● Task description:
Take every line from the listing below that contains "Price".

● Task inputs:
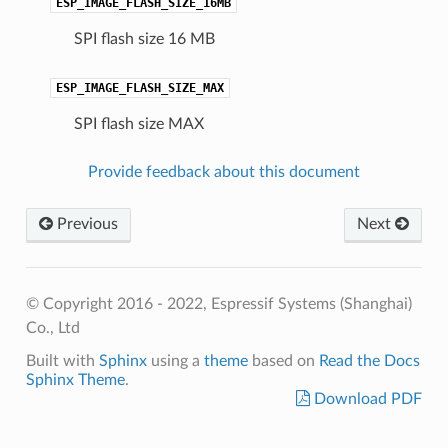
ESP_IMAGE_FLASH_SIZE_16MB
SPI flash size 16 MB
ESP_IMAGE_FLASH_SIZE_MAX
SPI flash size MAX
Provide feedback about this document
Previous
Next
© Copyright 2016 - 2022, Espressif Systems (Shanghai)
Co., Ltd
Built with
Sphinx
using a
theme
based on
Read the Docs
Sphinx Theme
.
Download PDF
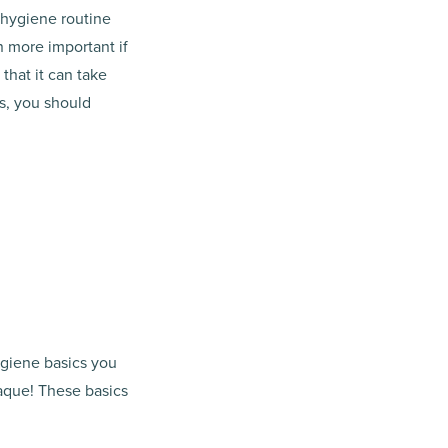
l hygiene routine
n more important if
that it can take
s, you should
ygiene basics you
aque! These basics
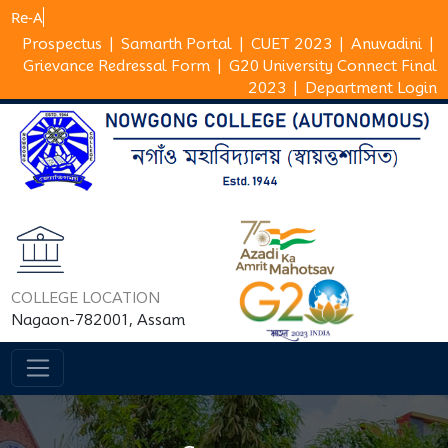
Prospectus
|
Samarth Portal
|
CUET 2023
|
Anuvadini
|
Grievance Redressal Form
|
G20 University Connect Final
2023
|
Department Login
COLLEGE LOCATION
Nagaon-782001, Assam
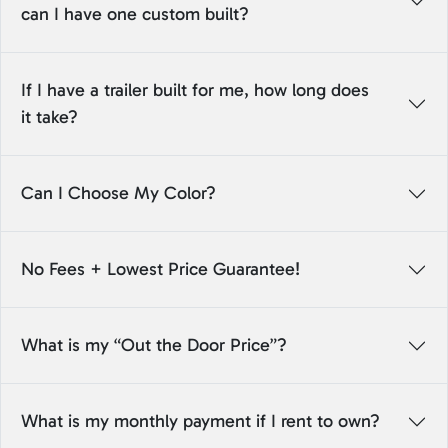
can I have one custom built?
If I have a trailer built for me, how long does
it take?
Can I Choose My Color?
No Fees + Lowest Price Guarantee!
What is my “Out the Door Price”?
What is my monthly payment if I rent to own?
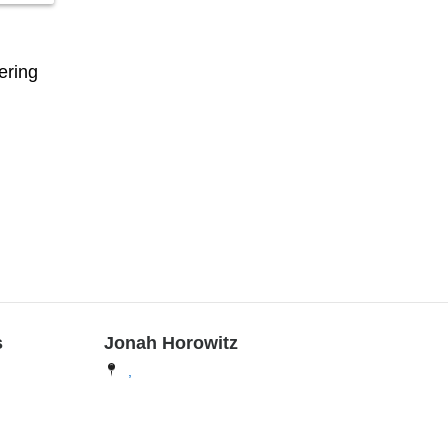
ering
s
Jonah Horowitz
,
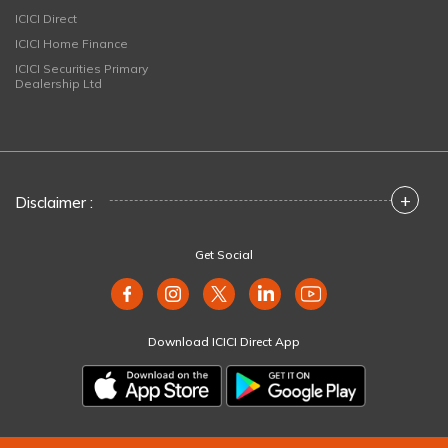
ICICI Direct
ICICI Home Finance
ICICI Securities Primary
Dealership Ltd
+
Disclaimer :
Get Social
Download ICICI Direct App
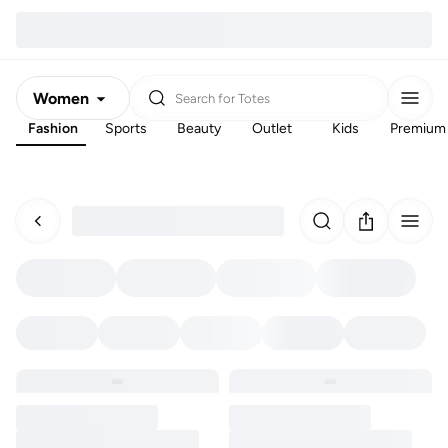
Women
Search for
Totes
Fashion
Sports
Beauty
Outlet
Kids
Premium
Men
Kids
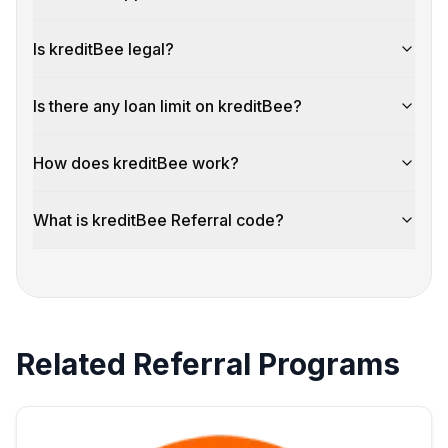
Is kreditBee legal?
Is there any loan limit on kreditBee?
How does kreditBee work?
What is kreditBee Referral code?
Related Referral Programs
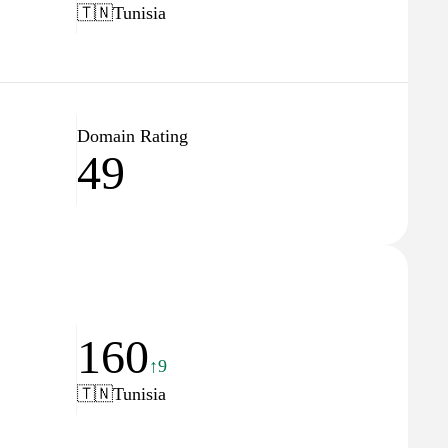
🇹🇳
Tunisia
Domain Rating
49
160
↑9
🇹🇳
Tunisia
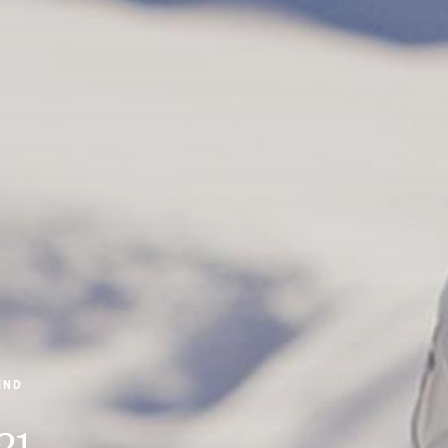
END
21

● Expected output:
No Fees + Lowest Price Guarantee!
What is my “Out the Door Price”?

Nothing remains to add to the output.